Monday, April 18, 2011

Carnes on the Cob - First letter from the "field"

Hello from Corbin, Kentucky!

Tonight I will have officially been in Kentucky for a week.  Tomorrow night I will have officially been in Corbin for a week. They didn't give us a Preparation Day last week because we were flying all day so, I've had a lot happen since I last wrote. 

My last few days in the MTC were wonderful. The spirit was amazing.  
On Sunday, the last day I had there, my district and I sang "How Great Thou Art" in Sacrament Meeting.  Our Branch consists of three districts with about eight missionaries in each district, so it's usually a pretty small meeting.  But, that Sunday was our Branch President's last Sunday and he and his wife were being released.  So, I look up at the start of the meeting and the President of the MTC, Gordon Brown, is sitting up there.  He was there for the whole meeting. The way talks work at the MTC is that the entire branch is given a topic and every missionary prepares a talk and then after the sacrament, whoever is conducting stands up and announces who will be speaking and if they call your name, you get up, right then, and speak. There's no warning or anything. Guess who they called on... Sister Nelson.  It wouldn't have been that big of a deal, except that President Brown was there listening to everything.  But, I think I did a good job and the Elder that spoke after me did a good job, too. 

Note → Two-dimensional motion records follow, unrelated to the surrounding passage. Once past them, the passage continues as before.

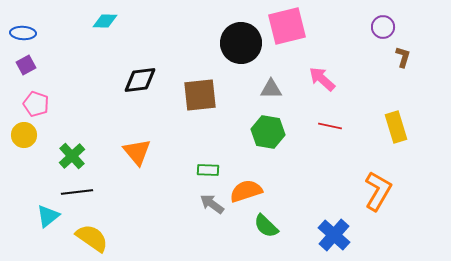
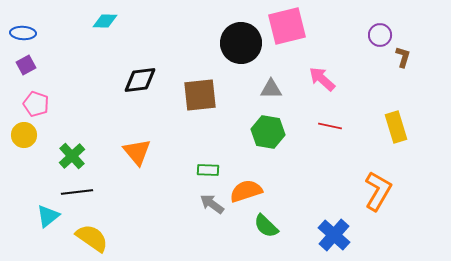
purple circle: moved 3 px left, 8 px down
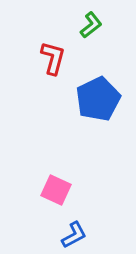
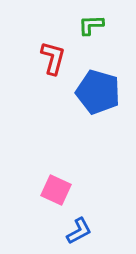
green L-shape: rotated 144 degrees counterclockwise
blue pentagon: moved 7 px up; rotated 30 degrees counterclockwise
blue L-shape: moved 5 px right, 4 px up
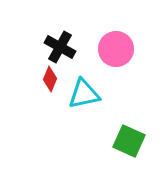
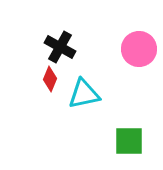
pink circle: moved 23 px right
green square: rotated 24 degrees counterclockwise
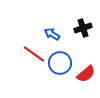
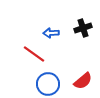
blue arrow: moved 1 px left, 1 px up; rotated 35 degrees counterclockwise
blue circle: moved 12 px left, 21 px down
red semicircle: moved 3 px left, 7 px down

I didn't sleep AT ALL Sunday night.  I had to get up at 3 in the morning to make it to the checkout and bus by 4.  I tried to sleep because I knew I had a long day ahead of me, but I just couldn't. My sweet companions got up with me and helped me carry my luggage out in the freezing cold to my ride. (They stayed for an extra week to get Visitor Center training.) So, it was me and my Elders and another Sister who is serving Spanish Speaking.  We had a three hour layover in Denver, Colorado and I was able to talk to Mom for a couple minutes, which was nice.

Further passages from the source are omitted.